Music

Senator Chuck Schumer Co-Sponsors $10 Billion ‘Save Our Stages’ Act to Assist Concert Venues

In simpler times, it wasn’t uncommon to see Brooklyn-born New York Democratic Senator Chuck Schumer out and about in the city — but it was a little surreal to see him standing outside the indie mecca Baby’s All Right, located in the city’s hipster-centric Williamsburg neighborhood, on Tuesday afternoon, alongside LCD Soundsystem’s James Murphy and several of the owners or managers of the city’s top independent venues.

The senator was stepping up to show his support for the $10 billion bipartisan Save Our Stages act (S. 4258), authored by Senators Amy Klobuchar (a Democrat) and John Cornyn (a Republican), which aims to bring aid to the independent music venues that have been clobbered by the pandemic.

Some 90% of America’s independent music venues expect to shut down within the next few months if they do not receive federal aid, according to a poll conducted by the National Independent Venues Association (NIVA) in June. The coming weeks are crucial for hundreds of shuttered venues across the country, which include such legendary rooms as Tipitina’s in New Orleans, the Troubador in Los Angeles and the Bitter End in New York — Great Scott in Boston, Threadgill’s in Austin, the Eighteenth Street Lounge in Washington D.C. and Spaceland in L.A. have already closed.

Congress went into recess last week without rendering a decision on the act, so Schumer’s presence was a welcome and encouraging show of support.

Also present at the conference, which took place on a noisy sidewalk in front of the shuttered venue, was live music veteran Reverend Moose (not his real name), executive director of NIVA, whose 2,700 members are working to rally support on Capitol Hill and throughout the country for the bill and other means of support for venues (head here to find out what you can do to help).

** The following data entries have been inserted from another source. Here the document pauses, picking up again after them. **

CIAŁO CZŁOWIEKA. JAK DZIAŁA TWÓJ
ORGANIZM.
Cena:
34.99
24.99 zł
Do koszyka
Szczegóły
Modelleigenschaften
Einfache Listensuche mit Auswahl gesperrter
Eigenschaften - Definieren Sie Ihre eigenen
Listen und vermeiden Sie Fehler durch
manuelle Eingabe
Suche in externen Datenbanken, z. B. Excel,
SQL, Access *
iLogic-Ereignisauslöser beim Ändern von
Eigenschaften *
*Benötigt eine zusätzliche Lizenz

While noise from traffic and a nearby elevated train made some of the conference’s livestream hard to hear, there was no question about Schumer’s message. He began by recalling seeing an outdoor concert while riding his bike in the area a few years back — a 2009 indie-music JellyNYC party that was also attended by Jay-Z and Beyonce — and liking the vibe so much that he jumped off and joined in.

“We’re here today because all of us believe that independent venues are vital,” the senator said. “But due to covid, there’s no revenue coming into these places. Independent venues were among the very first [businesses] to close during the pandemic and will be among the last to reopen — so we have to make sure they get federal funding.

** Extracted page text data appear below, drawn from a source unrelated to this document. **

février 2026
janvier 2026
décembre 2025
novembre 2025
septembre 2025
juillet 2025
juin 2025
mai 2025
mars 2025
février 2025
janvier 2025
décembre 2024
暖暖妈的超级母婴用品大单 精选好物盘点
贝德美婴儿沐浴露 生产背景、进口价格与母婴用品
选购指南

“I am here to tell these people that I am fully behind this [bill], and I will use whatever muscle I have to get this passed,” the senator continued, citing the 28 bipartisan cosponsors the bill has in the Senate, and the dozens of major musicians who signed a letter to congress supporting it, a list that includes Lady Gaga, Billie Eilish, Robert Plant (“My generation!,” he said) and Leon Bridges, who Schumer noted performed during the Democratic National Convention on Monday night.

“This is a $10 billion small-business administration program, and it’s vital not just for New York and Brooklyn but all states and even rural areas. Getting just $10 billion doesn’t seem like it should be that hard,” Schumer said. “We need to get them the funding — and I will do everything I can to get this done, because it is so effing important!” the senator pledged, before encouraging everyone to contact their senators to ask them to support the bill.

Reverend Moose spoke next, noting that the pandemic is an “extinction-level event” for independent venues. “The government shut us down for health and safety reasons, which we understand, but it has hung an entire industry out to dry,” he said. “We are at the precipice of a disaster.” Representatives from city venues the Blue Note, Elsewhere, Iridium and Le Poisson Rouge made similar statements.

Murphy spoke as well, and although his height (and consequent distance from the microphone) rendered most of his comments difficult to hear on the livestream, his advocacy was clear: “These venues are places that occupy parts of cities that nobody wants to be in when they start. They fill in the gaps and communities spring up around them. They take those warehouses that nobody wanted to be in and they build places that foster the most diverse music scene in the world. Thank you to the venues that let me play and let me work for the 30 years I’ve lived here. Write your senators and ask them to support this bill – it’s critical, or this whole industry is going to go away without it. The very nature of being independent means these people, these centers, don’t have the kind of voice that bigger companies do have – they need your voice, so please do your best to support them.”